Palm VII
- The Palm VII Connected Organizer
- Manufacturer: Palm Computing, a division of 3Com
- Type: Bar PDA
- Released: May 1999; 26 years ago
- Operating system: Palm OS 3.2
- CPU: Motorola DragonBall EZ MC68EZ328 16 MHz
- Storage: 2 MB RAM
- Display: 160x160 px backlit monochrome STN, 16-grayscale LCD touchscreen
- Input: Touchscreen
- Camera: None
- Connectivity: Palm.net service via Mobitex, IrDA, RS-232
- Power: 2x AAA Batteries
- Dimensions: 5.25" x 3.25" x 0.75"
- Weight: 6.7 oz (190 g)
- Related: Palm VIIx, Palm i705

= Palm VII =

Personal digital assistant

The Palm VII was a personal digital assistant made by the Palm Computing division of 3Com. The device featured an antenna used for wireless data communication, a first for a Palm device. Connectivity was provided through the Mobitex network, under the now defunct Palm.net service. Web Clipping applications, also known as Palm Query Applications (PQAs) made use of the network to request and post web data.
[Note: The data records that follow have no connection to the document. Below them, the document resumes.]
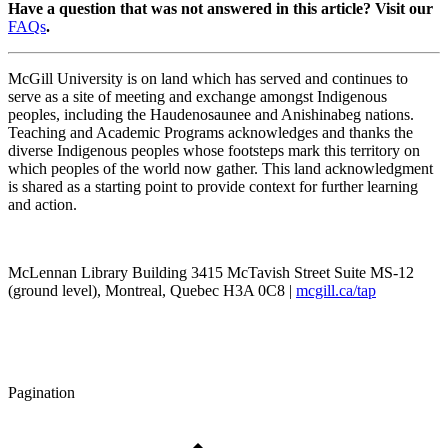
Have a question that was not answered in this article? Visit our
FAQs
.
McGill University is on land which has served and continues to
serve as a site of meeting and exchange amongst Indigenous
peoples, including the Haudenosaunee and Anishinabeg nations.
Teaching and Academic Programs acknowledges and thanks the
diverse Indigenous peoples whose footsteps mark this territory on
which peoples of the world now gather. This land acknowledgment
is shared as a starting point to provide context for further learning
and action.
McLennan Library Building 3415 McTavish Street Suite MS-12
(ground level), Montreal, Quebec H3A 0C8 |
mcgill.ca/tap
Pagination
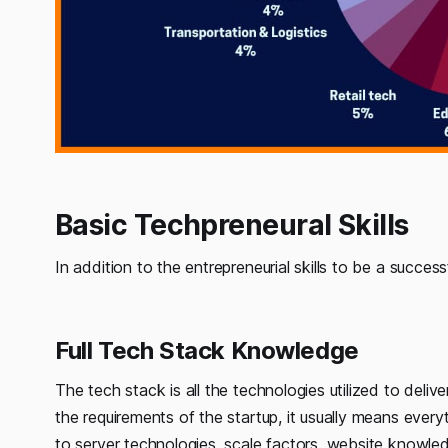
Basic Techpreneural Skills
In addition to the entrepreneurial skills to be a success
Full Tech Stack Knowledge
The tech stack is all the technologies utilized to del
the requirements of the startup, it usually means every
to server technologies, scale factors, website knowle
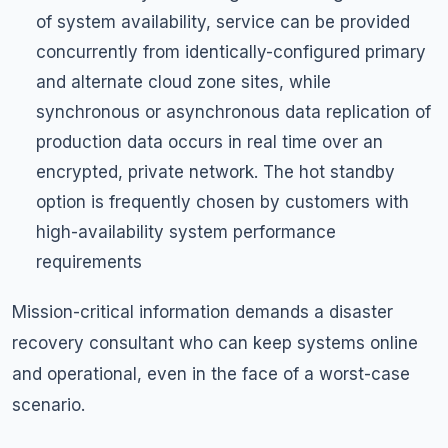
of system availability, service can be provided
concurrently from identically-configured primary
and alternate cloud zone sites, while
synchronous or asynchronous data replication of
production data occurs in real time over an
encrypted, private network. The hot standby
option is frequently chosen by customers with
high-availability system performance
requirements
Mission-critical information demands a disaster
recovery consultant who can keep systems online
and operational, even in the face of a worst-case
scenario.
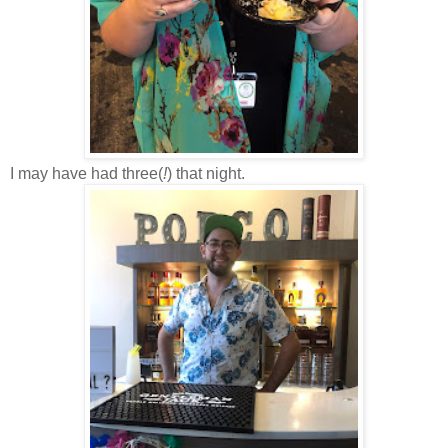
I may have had three(
!
) that night.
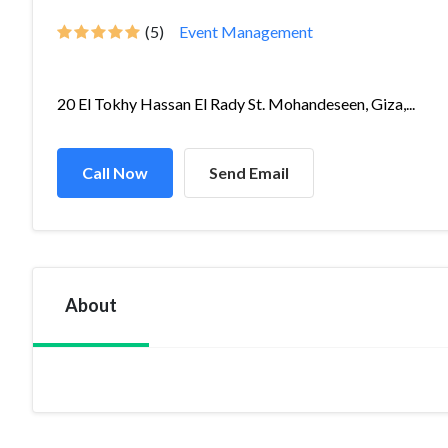
(5)
Event Management
20 El Tokhy Hassan El Rady St. Mohandeseen, Giza,...
Call Now
Send Email
About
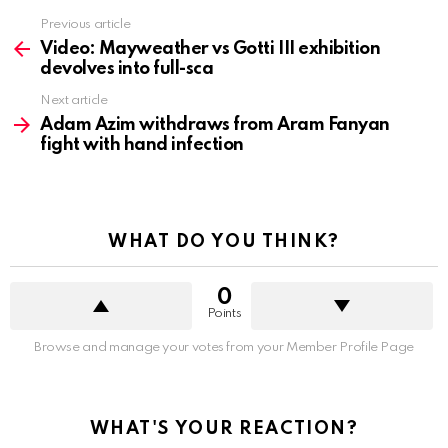
See
Previous article
more
Video: Mayweather vs Gotti III exhibition
devolves into full-sca
Next article
Adam Azim withdraws from Aram Fanyan
fight with hand infection
WHAT DO YOU THINK?
0
Points
Browse and manage your votes from your Member Profile Page
WHAT'S YOUR REACTION?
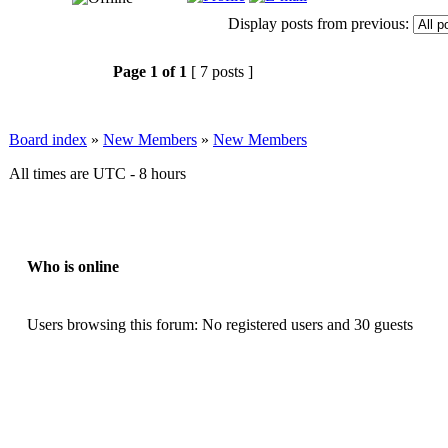
Display posts from previous:
Page
1
of
1
[ 7 posts ]
Board index
»
New Members
»
New Members
All times are UTC - 8 hours
Who is online
Users browsing this forum: No registered users and 30 guests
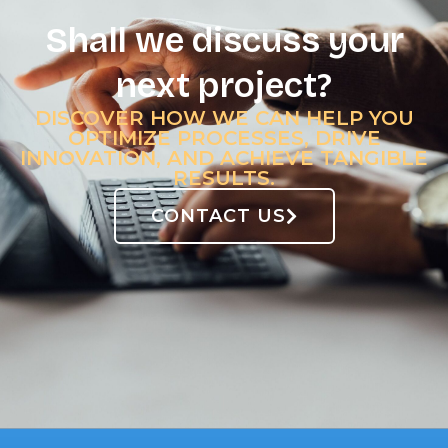
Shall we discuss your
next project?
DISCOVER HOW WE CAN HELP YOU
OPTIMIZE PROCESSES, DRIVE
INNOVATION, AND ACHIEVE TANGIBLE
RESULTS.
CONTACT US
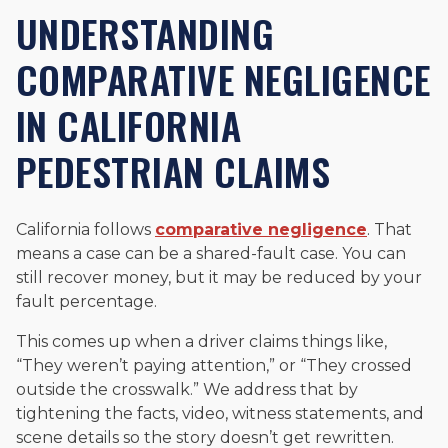
UNDERSTANDING
COMPARATIVE NEGLIGENCE
IN CALIFORNIA
PEDESTRIAN CLAIMS
California follows
comparative negligence
. That
means a case can be a shared-fault case. You can
still recover money, but it may be reduced by your
fault percentage.
This comes up when a driver claims things like,
“They weren’t paying attention,” or “They crossed
outside the crosswalk.” We address that by
tightening the facts, video, witness statements, and
scene details so the story doesn’t get rewritten.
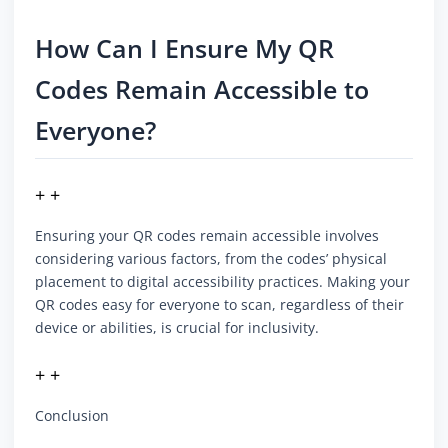
How Can I Ensure My QR
Codes Remain Accessible to
Everyone?
+ +
Ensuring your QR codes remain accessible involves
considering various factors, from the codes’ physical
placement to digital accessibility practices. Making your
QR codes easy for everyone to scan, regardless of their
device or abilities, is crucial for inclusivity.
+ +
Conclusion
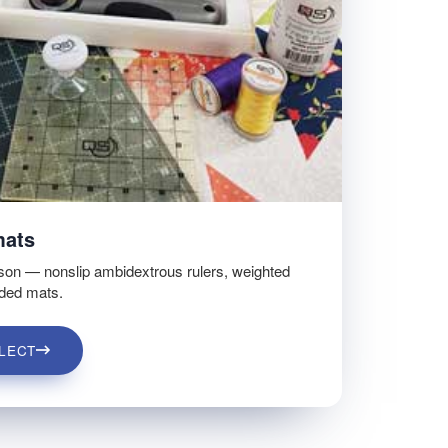
mats
son — nonslip ambidextrous rulers, weighted
ided mats.
LECT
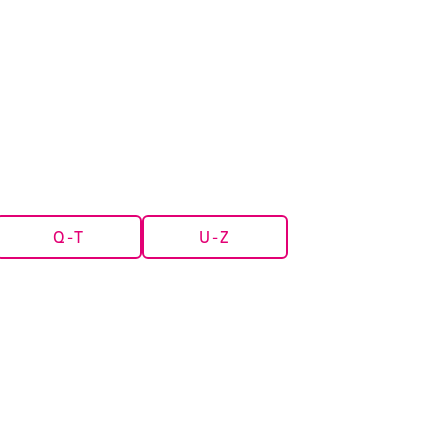
Q-T
U-Z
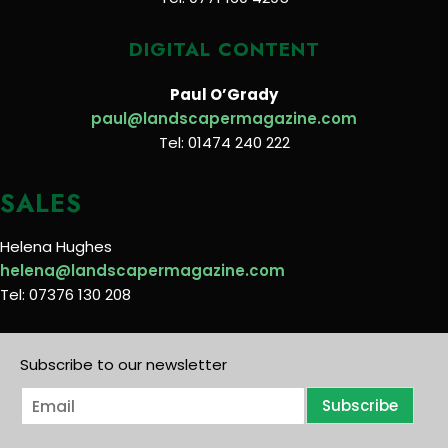
DIGITAL CONTENT
Paul O’Grady
paul@landscapermagazine.com
Tel: 01474 240 222
SALES
Helena Hughes
helena@landscapermagazine.com
Tel: 07376 130 208
Subscribe to our newsletter
E
Subscribe
m
a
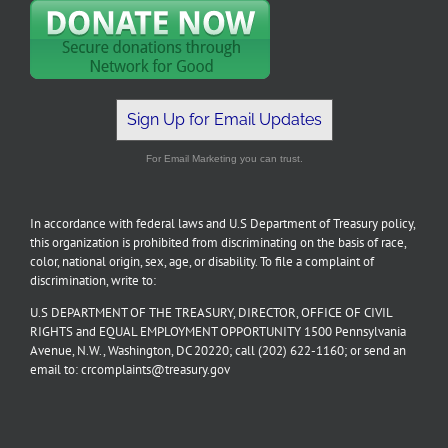
Sign Up for Email Updates
For Email Marketing you can trust.
In accordance with federal laws and U.S Department of Treasury policy,
this organization is prohibited from discriminating on the basis of race,
color, national origin, sex, age, or disability. To file a complaint of
discrimination, write to:
U.S DEPARTMENT OF THE TREASURY, DIRECTOR, OFFICE OF CIVIL
RIGHTS and EQUAL EMPLOYMENT OPPORTUNITY 1500 Pennsylvania
Avenue, N.W., Washington, DC 20220; call (202) 622-1160; or send an
email to: crcomplaints@treasury.gov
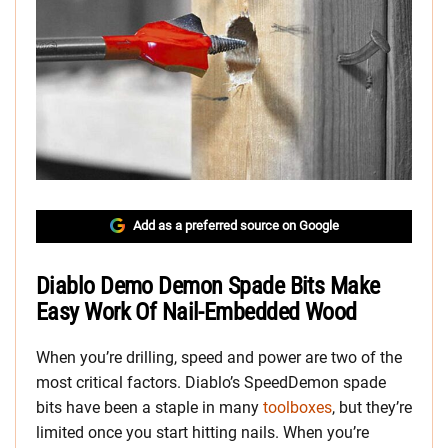
Add as a preferred source on Google
Diablo Demo Demon Spade Bits Make
Easy Work Of Nail-Embedded Wood
When you’re drilling, speed and power are two of the
most critical factors. Diablo’s SpeedDemon spade
bits have been a staple in many
toolboxes
, but they’re
limited once you start hitting nails. When you’re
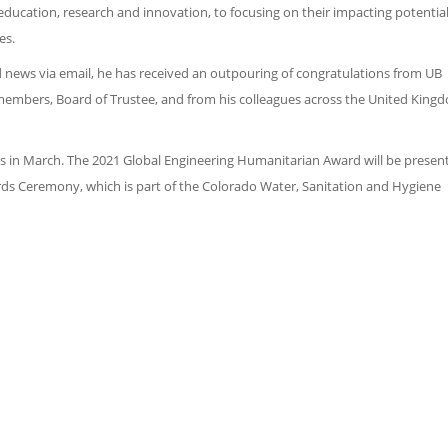
ucation, research and innovation, to focusing on their impacting potential
es.
od news via email, he has received an outpouring of congratulations from UB
 members, Board of Trustee, and from his colleagues across the United King
rds in March. The 2021 Global Engineering Humanitarian Award will be presen
ds Ceremony, which is part of the Colorado Water, Sanitation and Hygiene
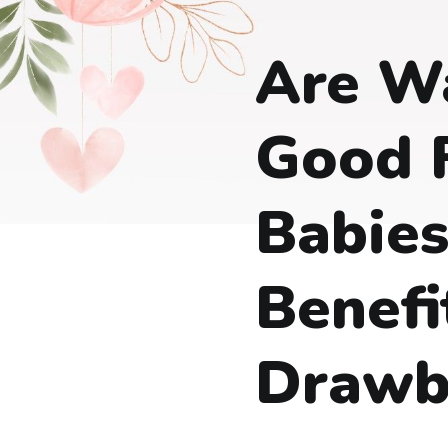
Are W
Good 
Babies
Benefi
Drawb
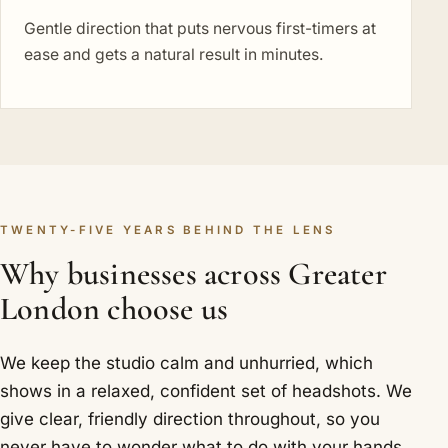
Gentle direction that puts nervous first-timers at
ease and gets a natural result in minutes.
TWENTY-FIVE YEARS BEHIND THE LENS
Why businesses across Greater
London choose us
We keep the studio calm and unhurried, which
shows in a relaxed, confident set of headshots. We
give clear, friendly direction throughout, so you
never have to wonder what to do with your hands.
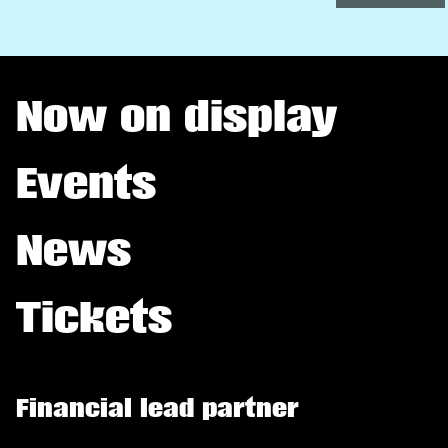
Now on display
Events
News
Tickets
Financial lead partner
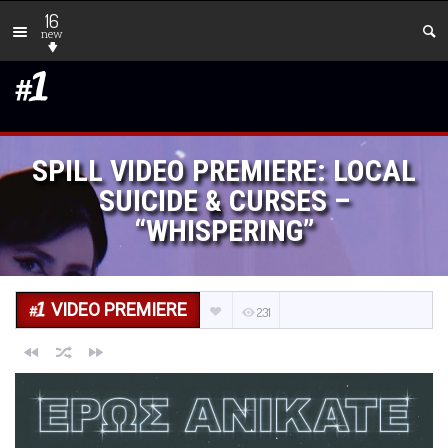
16
new
SPILL VIDEO PREMIERE: LOCAL
SUICIDE & CURSES –
“WHISPERING”
VIDEO PREMIERE
231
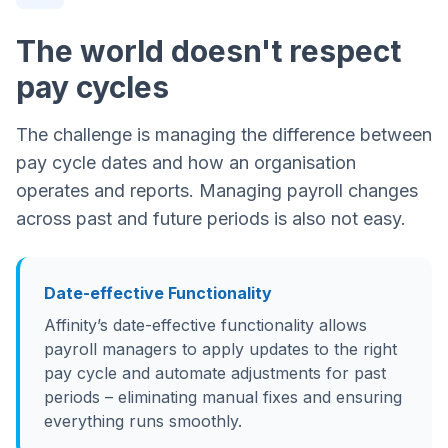
The world doesn't respect
pay cycles
The challenge is managing the difference between
pay cycle dates and how an organisation
operates and reports. Managing payroll changes
across past and future periods is also not easy.
Date-effective Functionality
Affinity’s date-effective functionality allows
payroll managers to apply updates to the right
pay cycle and automate adjustments for past
periods – eliminating manual fixes and ensuring
everything runs smoothly.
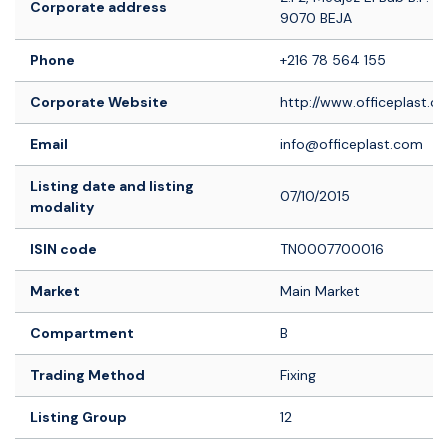
Corporate address
9070 BEJA
Phone
+216 78 564 155
Corporate Website
http://www.officeplast.c
Email
info@officeplast.com
Listing date and listing
07/10/2015
modality
ISIN code
TN0007700016
Market
Main Market
Compartment
B
Trading Method
Fixing
Listing Group
12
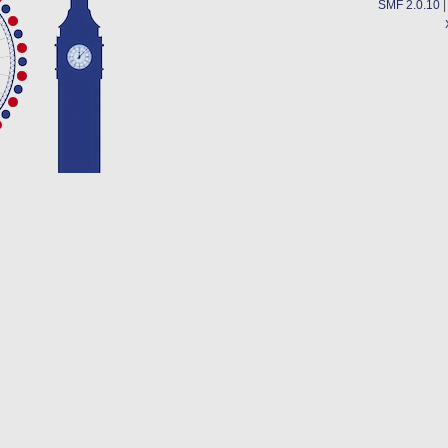
SMF 2.0.10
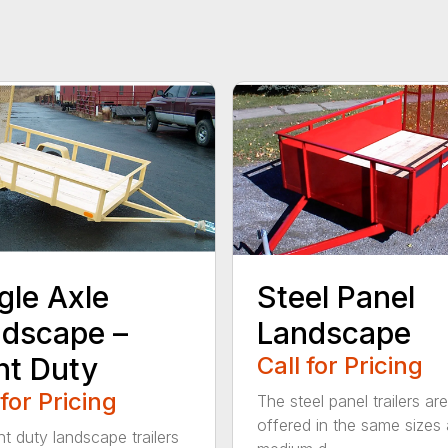
gle Axle
Steel Panel
dscape –
Landscape
ht Duty
Call for Pricing
 for Pricing
The steel panel trailers are
offered in the same sizes 
ht duty landscape trailers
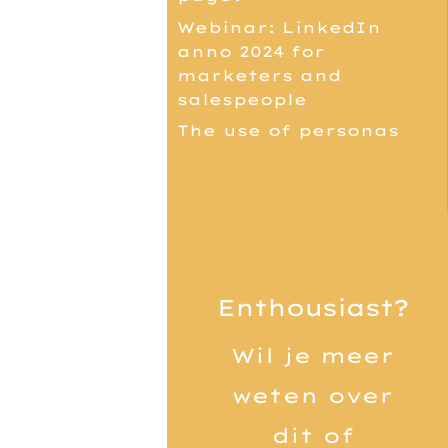
Webinar: LinkedIn
anno 2024 for
marketers and
salespeople
The use of personas
Enthousiast?
Wil je meer
weten over
dit of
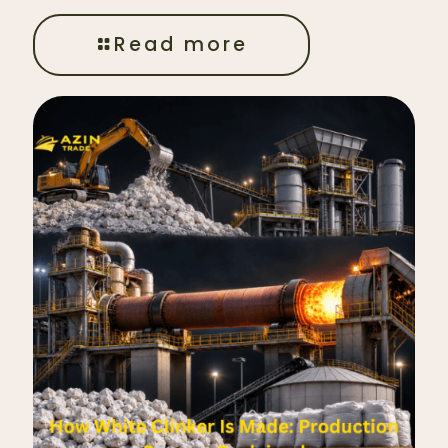
Read more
The devices also provided PQA developers with the user's position, in the form of a zipcode, making the Palm VII the first web-enabled Location-Based Services mobile platform. The cost of service was $14.95 per month, and allowed a limited number of web pages to be viewed.

The Palm VII was the most expensive Palm sold to date, with unit pricing starting at US$599. Despite the high price tag, the Palm VII proved popular as one of the first truly wireless data-capable information devices.